Records from a collection:

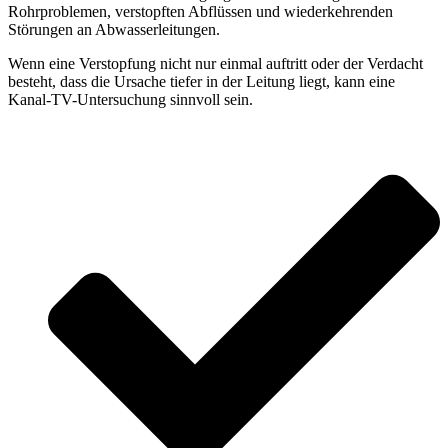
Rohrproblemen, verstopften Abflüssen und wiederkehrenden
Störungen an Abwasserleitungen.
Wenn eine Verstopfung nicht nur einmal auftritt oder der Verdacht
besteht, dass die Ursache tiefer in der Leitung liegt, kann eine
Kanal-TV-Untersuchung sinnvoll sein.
---
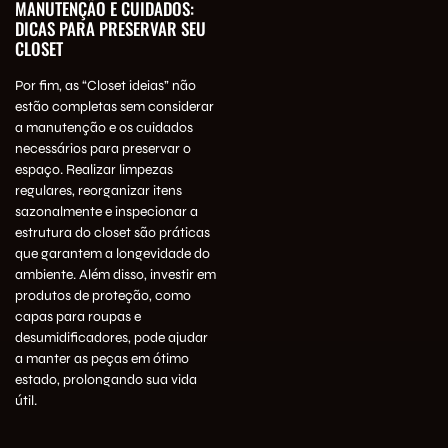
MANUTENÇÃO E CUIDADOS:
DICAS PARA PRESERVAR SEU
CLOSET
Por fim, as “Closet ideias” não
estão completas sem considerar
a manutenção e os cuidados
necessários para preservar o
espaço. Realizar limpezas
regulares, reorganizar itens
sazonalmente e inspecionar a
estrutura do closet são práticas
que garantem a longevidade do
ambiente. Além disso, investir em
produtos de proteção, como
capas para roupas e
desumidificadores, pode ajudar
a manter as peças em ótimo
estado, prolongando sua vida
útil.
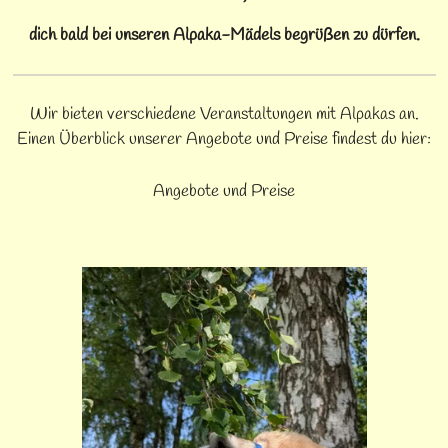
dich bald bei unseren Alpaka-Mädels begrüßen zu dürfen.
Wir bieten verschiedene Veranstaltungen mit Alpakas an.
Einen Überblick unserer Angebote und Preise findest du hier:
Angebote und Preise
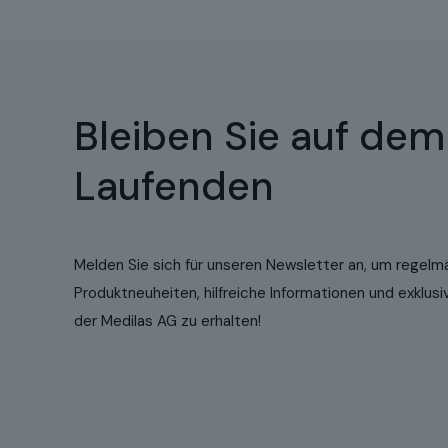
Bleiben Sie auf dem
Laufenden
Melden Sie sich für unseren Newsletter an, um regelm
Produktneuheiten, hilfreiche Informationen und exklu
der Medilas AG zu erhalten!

▶ _EXERCISE REQUIREMENTS_:
Go over the data and return every line that includes the word "Preise".

▶ _RESPONSE TO THE EXERCISE_:
Einen Überblick unserer Angebote und Preise findest du hier:
Angebote und Preise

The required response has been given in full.